I had 0 knowledge about UP, or its culture, then. All I knew was that it was hard to get in that college compared to others. Back then, I had no idea what “college life” consisted of. All I had were the western films about college, and that was it.

So you can imagine my enthusiasm and surprise, as a jogger and a tree-lover, when I saw the Acad Oval. I fell in love with a 2.2km slab of asphalt. Of all the things you can love about UP, am I right? But it was the Acad Oval that won my heart when I had to choose between the three top campuses I passed in. So, yes, friends. I’m not kidding. When I passed in Ateneo, La Salle and UP, I chose UP.

“Well, of course she’d choose UP. It’s cheaper! It’s the state university! And all her friends are there pfft-”
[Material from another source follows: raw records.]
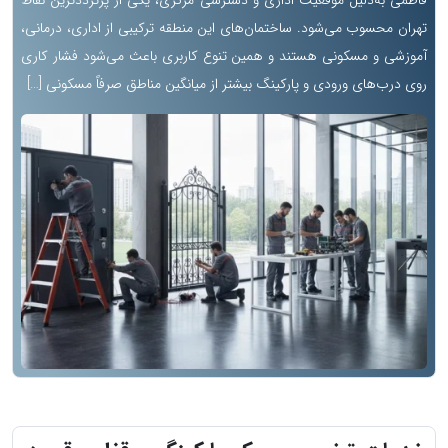
فاطمی به‌دلیل موقعیت اداری و دسترسی مرکزی، یکی از پرترددترین نقاط
تهران محسوب می‌شود. ساختمان‌های این منطقه ترکیبی از اداری، درمانی،
آموزشی و مسکونی هستند و همین تنوع کاربری باعث می‌شود فشار کاری
روی درب‌های ورودی و پارکینگ بیشتر از میانگین مناطق صرفاً مسکونی […]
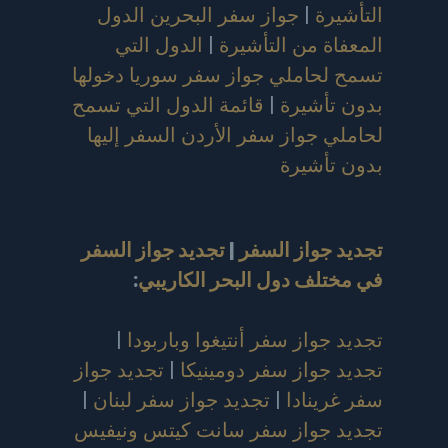
التأشيرة
|
جواز سفر البحرين الدول
المعفاة من التأشيرة
|
الدول التي
تسمح لحاملي جواز سفر سوريا دخولها
بدون تأشيرة
|
قائمة الدول التي تسمح
لحاملي جواز سفر الأردن السفر إليها
بدون تأشيرة
تجديد جواز السفر
|
تجديد جواز السفر
في مختلف دول البحر الكاريبي
:
تجديد جواز سفر أنتيغوا وباربودا
|
تجديد جواز سفر دومينيكا
|
تجديد جواز
سفر غرينادا
|
تجديد جواز سفر لبنان
|
تجديد جواز سفر سانت كيتس ونيفيس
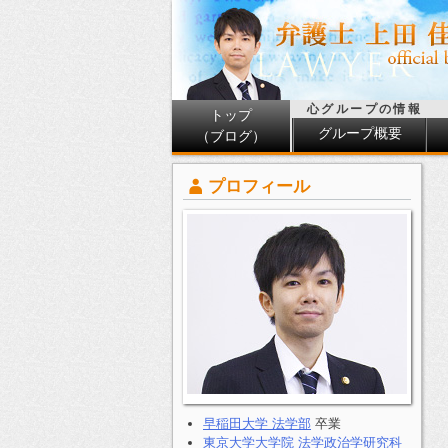
心グループの情報
トップ
グループ概要
（ブログ）
プロフィール
早稲田大学 法学部
卒業
東京大学大学院 法学政治学研究科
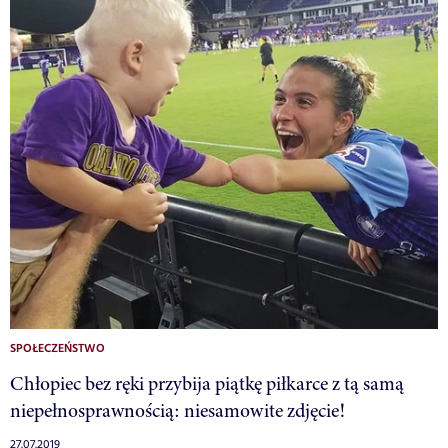
SPOŁECZEŃSTWO
Chłopiec bez ręki przybija piątkę piłkarce z tą samą
niepełnosprawnością: niesamowite zdjęcie!
27.07.2019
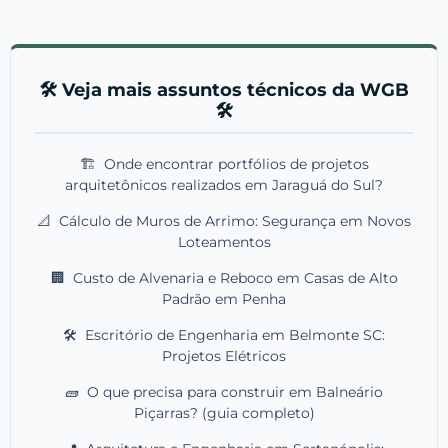
🛠️ Veja mais assuntos técnicos da WGB
🛠️
🏗️
Onde encontrar portfólios de projetos
arquitetônicos realizados em Jaraguá do Sul?
📐
Cálculo de Muros de Arrimo: Segurança em Novos
Loteamentos
🏢
Custo de Alvenaria e Reboco em Casas de Alto
Padrão em Penha
🛠️
Escritório de Engenharia em Belmonte SC:
Projetos Elétricos
🧱
O que precisa para construir em Balneário
Piçarras? (guia completo)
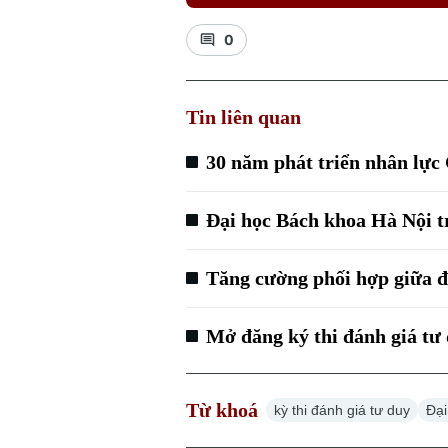
0
Tin liên quan
30 năm phát triển nhân lực
Đại học Bách khoa Hà Nội tr
Tăng cường phối hợp giữa đ
Mở đăng ký thi đánh giá tư
Từ khoá
kỳ thi đánh giá tư duy
Đại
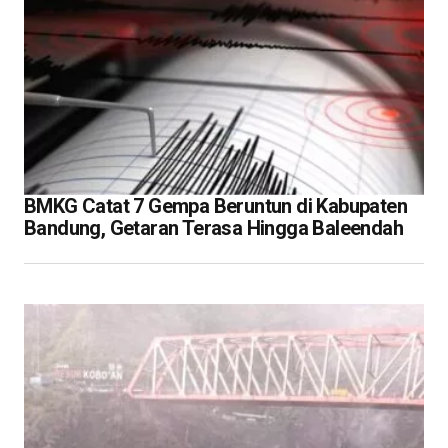
BMKG Catat 7 Gempa Beruntun di Kabupaten
Bandung, Getaran Terasa Hingga Baleendah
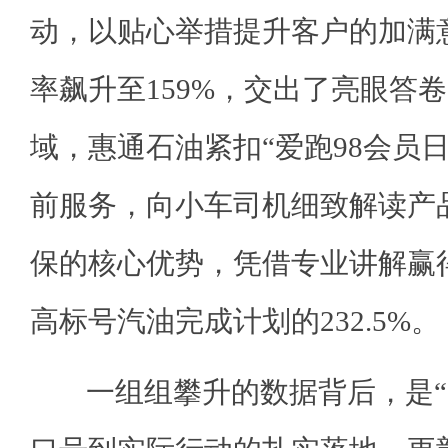
动，以贴心举措提升客户的加满
率飙升至159%，交出了亮眼答
域，惠通石油紧扣“爱跑98会员
前服务，向小车司机细致解读产
保的核心优势，凭借专业讲解赢
高标号汽油完成计划的232.5%。
一组组攀升的数据背后，是“多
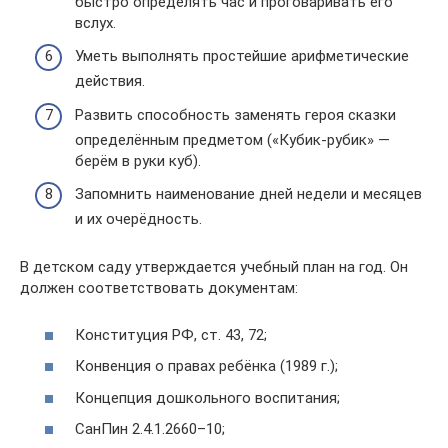
быстро определять час и проговаривать его
вслух.
Уметь выполнять простейшие арифметические
действия.
Развить способность заменять героя сказки
определённым предметом («Кубик-рубик» —
берём в руки куб).
Запомнить наименование дней недели и месяцев
и их очерёдность.
В детском саду утверждается учебный план на год. Он
должен соответствовать документам:
Конституция РФ, ст. 43, 72;
Конвенция о правах ребёнка (1989 г.);
Концепция дошкольного воспитания;
СанПин 2.4.1.2660–10;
No, friends. I chose UP, because I knew I’d get to walk around the Acad Oval.

Here is a picture of me finally reaching my dream - finally got to night jog around the Acad Oval
Here is a picture of me finally reaching my dream – finally got to night jog around the Acad Oval

So why do I love it so much? Do I have a fetish for roads now? Haha, very funny, but no.

“Through the years, the oval has stood as a silent witness to the various marches of students, faculty and staff, in exercise of their cherished freedom of oppression.” [x]

It has felt its students put their feet down against tyranny and abuse, and the calm footsteps of both old and young couples in love. It has been a witness to hundreds of amateur joggers turn into avid marathon runners. It has comforted the feet of depressed students as they dragged their body around trying to forget their careless mistakes, and encouraged the soles of scholars trying to think of a new idea.

Beta Epsilon Way
Beta Epsilon Way

It is where people can literally run away from their heartbreaks, and exhale the negativity brought by stress. It is where students and teachers alike reflect on their academic life, and mentally organize their priorities. It is where people get to appreciate the life they were given, by repeating the mantra of “I am here. I am studying. In UP Diliman. And these acacia trees growing at the sidewalks are a proof of that. I am blessed.” 

It is where people are reminded that mankind was made for one basic responsibility: to take care of other species, and of their environment. It is where people learn to be humble, and to forget selfish cravings, because you know what?

The Academic Oval has witnessed millions of isko and iska come and go. It will witness a million more. We are but a speck in its timeline. Our one mistake as human beings is believing that anything that we have is truly ours. Everything that we have will soon be scattered to our children or grandchildren (if we will be lucky enough to have any), or our relatives, close friends, or sold off to junkyard sales or bookstores or antique shops. To know that life goes on with or without you is terrifying – it makes you slowly let go of the materialistic things you have fought so hard to hold on tight to.

It is where people forget their troubles, because when you are reminded of how small you are, and how much smaller your problems are, you will learn to crush your worries into small crumbs, and scatter the remains into the wind.

It is where people think bigger than themselves and their own wants and desires. It’s when people see the beggars and actually stop to think how they are faring. It’s where people go when they need to let off a little steam. It’s where people go to have picnics. It’s where people laugh, and cry, and fall in love, and release their pain and anger and hurt and bliss and it’s also where people learn to know each other and grow into each other’s skins.

That is why I love the Academic Oval. That is why I love UP – in all its vastness and variety, all its big events and small memories.

Such is what goes on in the mind of a fellow wanderer of an ancient elliptical campus road.